If only for that, Warriors fans should be upset with him.
I’m referring to the ankle-slide heard round the world, which happened during Game 1 of the Western Conference finals on Sunday. With the Spurs up big, the Warriors’ Pachulia stepped out to contest a Kawhi Leonard jumper … and kept stepping. With Leonard mid-air, the big man placed his foot under Leonard’s, with Leonard landing on it, injuring his ankle and being forced out of the game.
The Warriors charged back, scoring 18 straight points after Leonard limped off and then eventually won the game, 113-111.
The big question remains: Did Pachulia mean to do it?
My lukewarm take is this: It doesn’t matter.
Why? Because we’ll never know.
We will most likely never know whether Pachulia intended to hurt Leonard on that play. Unless he comes out one day – and I’d guess if he ever did, it’d be a long time from now – and say “Yeah, I meant to do it and I regret it,” there’s just no way we’ll ever know for certain. (I’m not holding my breath waiting for the Zaza Pachulia autobiography which comes clean on all of this.) The play was so fast, and these athletes are so large and moving so quickly, it’s hard to say from just watching it.
And the play also will reveal your rooting interests: If you say it was 100 percent an accident and there’s no way Pachulia meant to do anything, odds are you’re pulling for the Warriors. If you say unequivocally and without doubt Pachulia meant to hurt him, odds are you’re rooting for the Spurs.
For me, a casual observer with no rooting interest: It didn’t look good for Pachulia. If I had to guess, he was trying to get in under Leonard. But I also can see the other side, and have no real idea. Helpful, I know.
It’s entirely possible Pachulia doesn’t think he meant to hurt him. We’ve all been there, especially those of us who are or were athletes – you may do something in the moment that, deep down, even you aren’t sure. Things happen quickly. Was Pachulia finishing the play and trying to contest the shot? Or did he knowingly take those extra steps? It might not be clear in his head – maybe he was trying to close out the shot … and then instinct took over. Maybe he was just trying to close out the shot and reset his feet because he lost his balance.
Or maybe he’s just a dirty player who did what he could to try and get his team back in the game.
Again: Odds are, we’re never going to know. So it doesn’t much matter.
For his part, immediately after the game, Leonard said he didn’t think Pachulia meant to do it, though he did add that he’d need to go and look at the play. What it will tell him? Unclear. There’s a reason the slide-in is so reviled by NBA players – it’s so hard to prove, and so debilitating. Guys in the league have been sliding their foot under someone mid-jump shot for years, twisting many an ankle in the process. It’s so hard for the league to police as well – if a guy throws an elbow, there’s little doubt. If he shifts his foot? It’s a play that happens accidentally all the time. How can you know it was on purpose?
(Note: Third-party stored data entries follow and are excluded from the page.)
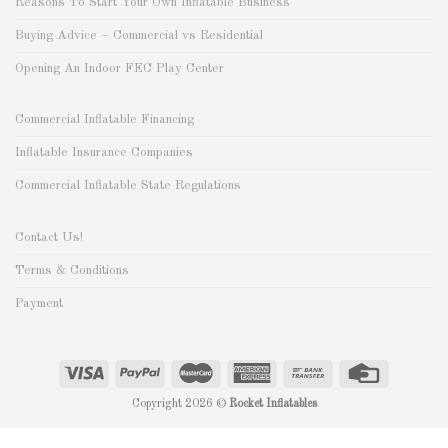
Reasons To Start Your Own Inflatable Business
Buying Advice – Commercial vs Residential
Opening An Indoor FEC Play Center
Commercial Inflatable Financing
Inflatable Insurance Companies
Commercial Inflatable State Regulations
Contact Us!
Terms & Conditions
Payment
Copyright 2026 ©
Rocket Inflatables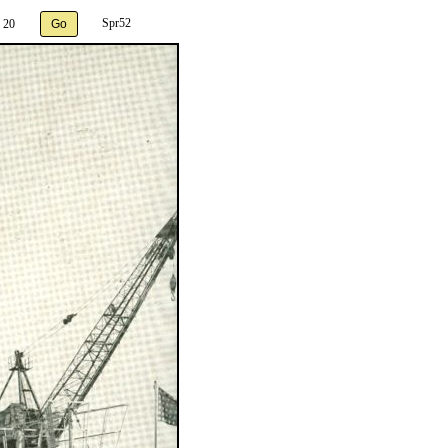
Spr52
 20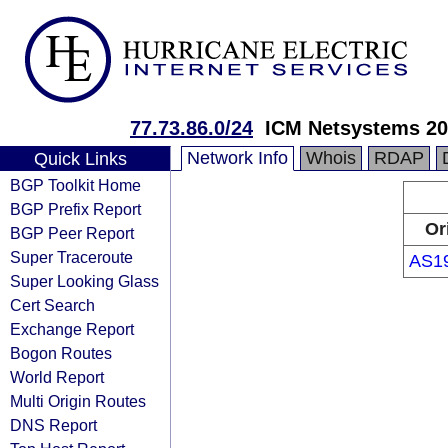
77.73.86.0/24
ICM Netsystems 20
Network Info
Whois
RDAP
Quick Links
BGP Toolkit Home
BGP Prefix Report
Or
BGP Peer Report
Super Traceroute
AS1
Super Looking Glass
Cert Search
Exchange Report
Bogon Routes
World Report
Multi Origin Routes
DNS Report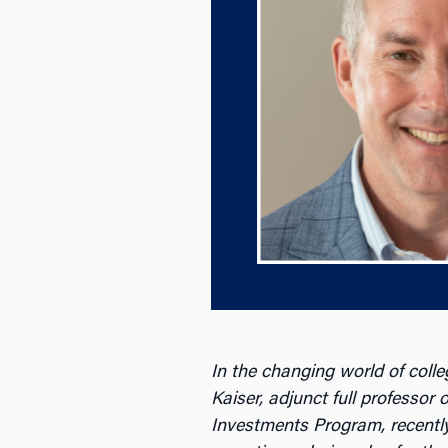
In the changing world of colle
Kaiser, adjunct full professor
Investments Program, recentl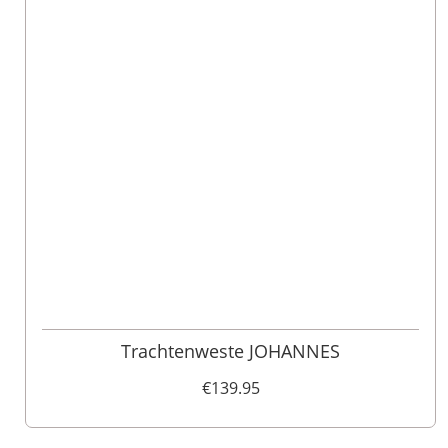
46
48
52
110
98
62
102
56
54
50
60
58
64
106
Trachtenweste JOHANNES
€139.95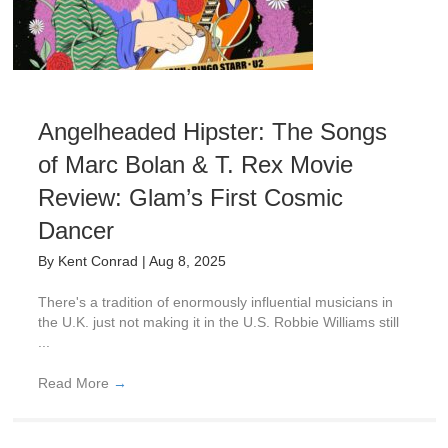
Angelheaded Hipster: The Songs
of Marc Bolan & T. Rex Movie
Review: Glam’s First Cosmic
Dancer
By
Kent Conrad
|
Aug 8, 2025
There's a tradition of enormously influential musicians in
the U.K. just not making it in the U.S. Robbie Williams still
...
Read More
→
Which is why it’s also doubtful the league will punish Pachulia for it – if you aren’t 100 percent certain, and even Leonard isn’t 100 percent certain, then how can you punish him? Punish him for clumsiness? If clumsiness were punished then Matthew Dellavedova would be banned for life. (Sorry, Bucks fans. That was a cheap shot.)
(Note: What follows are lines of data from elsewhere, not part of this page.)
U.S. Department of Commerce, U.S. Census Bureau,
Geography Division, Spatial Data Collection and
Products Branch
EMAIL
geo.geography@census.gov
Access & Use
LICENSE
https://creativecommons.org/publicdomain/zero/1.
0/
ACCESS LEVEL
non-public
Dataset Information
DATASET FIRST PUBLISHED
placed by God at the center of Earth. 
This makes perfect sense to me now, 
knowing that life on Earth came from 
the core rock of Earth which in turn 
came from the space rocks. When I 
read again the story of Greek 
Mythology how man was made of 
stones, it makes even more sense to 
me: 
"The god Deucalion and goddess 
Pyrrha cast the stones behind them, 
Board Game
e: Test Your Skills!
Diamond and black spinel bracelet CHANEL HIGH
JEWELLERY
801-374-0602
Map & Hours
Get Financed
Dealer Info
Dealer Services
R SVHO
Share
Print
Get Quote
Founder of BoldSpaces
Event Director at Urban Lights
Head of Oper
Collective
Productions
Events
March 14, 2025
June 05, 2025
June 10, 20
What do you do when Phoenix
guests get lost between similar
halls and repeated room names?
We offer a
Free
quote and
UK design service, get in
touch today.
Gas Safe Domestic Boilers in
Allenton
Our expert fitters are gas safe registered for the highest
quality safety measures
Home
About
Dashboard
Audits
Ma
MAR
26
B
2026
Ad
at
Kyle TeradaKyle Terada-USA TODAY Sports
This play will remain nothing more than a talking point. Something for Spurs and Warriors fans to argue over not only now but into the future.
The one thing that is 100 percent certain: The play, intended or not, dirty or accidental, has cheated us out of seeing these two teams at their absolute best. No matter what you think of Pachulia’s intent, you can be mad at him for that.